In general, as most of the important antigenic evolution happens in Spike, it’s very useful to cover Spike, in particular everything between S:330-550, if you can sequence more, there’s also stuff happening in S:0-900.

Due to lots of homoplasy in spike, you won’t necessarily be able to pinpoint the exact lineage if you just have S:330-550, but for most purposes, I’d assume the RBD haplotype is the most important insight. If there’s a little bit of full genome sequencing in your region you should be able to fairly confidently identify the exact lineage that haplotype belongs to.

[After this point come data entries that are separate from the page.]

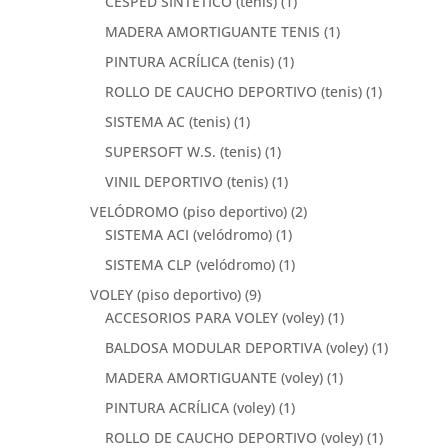
CESPED SINTETICO (tenis)
(1)
MADERA AMORTIGUANTE TENIS
(1)
PINTURA ACRÍLICA (tenis)
(1)
ROLLO DE CAUCHO DEPORTIVO (tenis)
(1)
SISTEMA AC (tenis)
(1)
SUPERSOFT W.S. (tenis)
(1)
VINIL DEPORTIVO (tenis)
(1)
VELÓDROMO (piso deportivo)
(2)
SISTEMA ACI (velódromo)
(1)
SISTEMA CLP (velódromo)
(1)
VOLEY (piso deportivo)
(9)
ACCESORIOS PARA VOLEY (voley)
(1)
BALDOSA MODULAR DEPORTIVA (voley)
(1)
MADERA AMORTIGUANTE (voley)
(1)
PINTURA ACRÍLICA (voley)
(1)
ROLLO DE CAUCHO DEPORTIVO (voley)
(1)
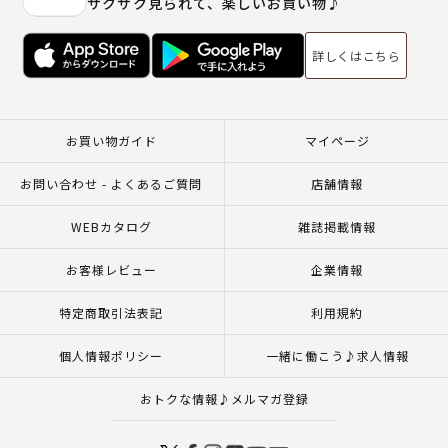
サクサク見られて、楽しいお買い物♪
詳しくはこちら
お買い物ガイド
マイページ
お問い合わせ - よくあるご質問
店舗情報
WEBカタログ
雑誌掲載情報
お客様レビュー
企業情報
特定商取引法表記
利用規約
個人情報ポリシー
一緒に働こう♪求人情報
おトクな情報♪メルマガ登録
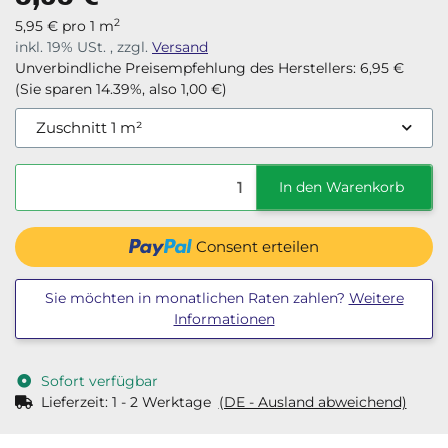
2
5,95 € pro 1 m
inkl. 19% USt. , zzgl.
Versand
Unverbindliche Preisempfehlung des Herstellers
:
6,95 €
(Sie sparen
14.39%
, also
1,00 €
)
Zuschnitt 1 m²
In den Warenkorb
Consent erteilen
Sie möchten in monatlichen Raten zahlen?
Weitere
Informationen
Sofort verfügbar
Lieferzeit:
1 - 2 Werktage
(DE - Ausland abweichend)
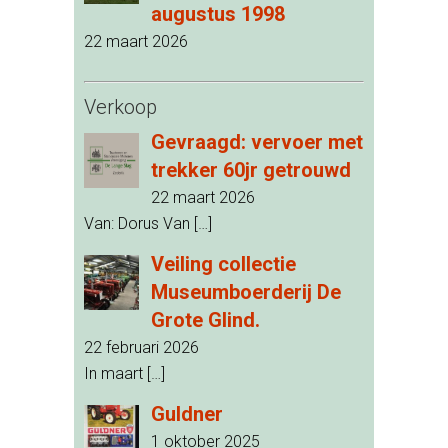
augustus 1998
22 maart 2026
Verkoop
Gevraagd: vervoer met
trekker 60jr getrouwd
22 maart 2026
Van: Dorus Van
[…]
Veiling collectie
Museumboerderij De
Grote Glind.
22 februari 2026
In maart
[…]
Guldner
1 oktober 2025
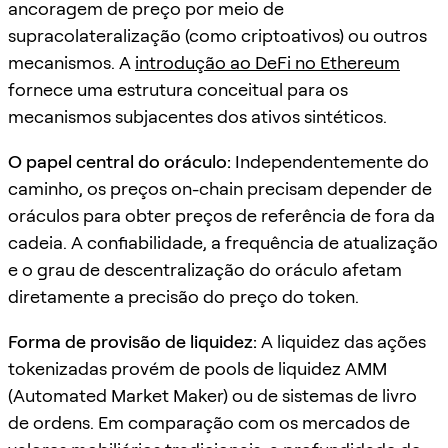
ancoragem de preço por meio de
supracolateralização (como criptoativos) ou outros
mecanismos. A
introdução ao DeFi no Ethereum
fornece uma estrutura conceitual para os
mecanismos subjacentes dos ativos sintéticos.
O papel central do oráculo:
Independentemente do
caminho, os preços on-chain precisam depender de
oráculos para obter preços de referência de fora da
cadeia. A confiabilidade, a frequência de atualização
e o grau de descentralização do oráculo afetam
diretamente a precisão do preço do token.
Forma de provisão de liquidez:
A liquidez das ações
tokenizadas provém de pools de liquidez AMM
(Automated Market Maker) ou de sistemas de livro
de ordens. Em comparação com os mercados de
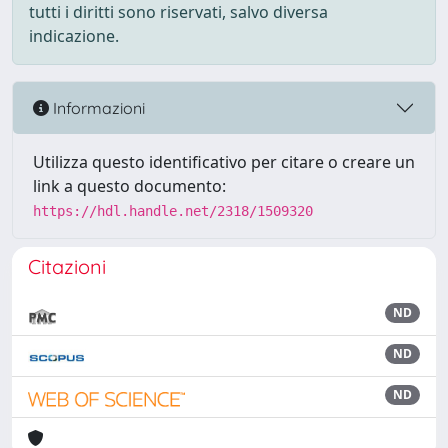
tutti i diritti sono riservati, salvo diversa
indicazione.
Informazioni
Utilizza questo identificativo per citare o creare un
link a questo documento:
https://hdl.handle.net/2318/1509320
Citazioni
ND
ND
ND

Here is a plot of where mutations are happening in XBB, y axis is the number of mutations per nucleotide for all designated XBB sublineages. You can see the clear pattern around Spike (though designation also focuses on that part so this is exaggerated). Other patterns are that generally there seems to be more mutations towards the 3’ end downstream of Spike.

You can get that graphic by scrolling down on this page: and selecting “EVENTS” and “NT”.

Regarding confidence: we’re working on giving a confidence estimate for lineage calls, and also provide info about what the most and next most likely lineage is. This could be helpful for your use case. Would be great to hear what you’re planning to do. Thanks!

Hi @corneliusroemer ,

I have a follow up question for this post. I am doing a retrospective analysis on SC2 data to look at variant severity. In the model, I am grouping sequences by clade and looking at yes/no for hospitalizations. I am interested in understanding more about how the ‘good’ vs ‘mediocre’ vs’ bad’ qc.overallStatus is related to accuracy of lineage calls and if there has been any further work done for having a confidence estimate for lineage calls? Essentially, which sequences should be excluded because the lineage call can’t be trusted and is the qc.overallStatus the best indicator of this?

Thank you in advance!

Hi @laurenfrisbie,

If you’re looking at classifications at (Nextstrain) clade level, which is fairly broad, I don’t think there’s much uncertainty for whole genome sequences. Even if it’s spike only, there’s usually enough information in sequences to place them confidently at a clade level.

It’s true that we don’t quantify placement uncertainty at the moment.

Even if a sequence gets a bad QC status the clade assignment should usually still be reliable. The only reason that clade calls could be wrong is if you have a coinfection or a recombinant that hasn’t been designated, in which case there isn’t a “correct” clade.

I’m sorry I can’t give a more precise answer here, I hope the above helps nonetheless.



Hi @corneliusroemer,

Thank you for your insight! It is helpful to know that a bad QC overall status should usually have a reliable clade assignment.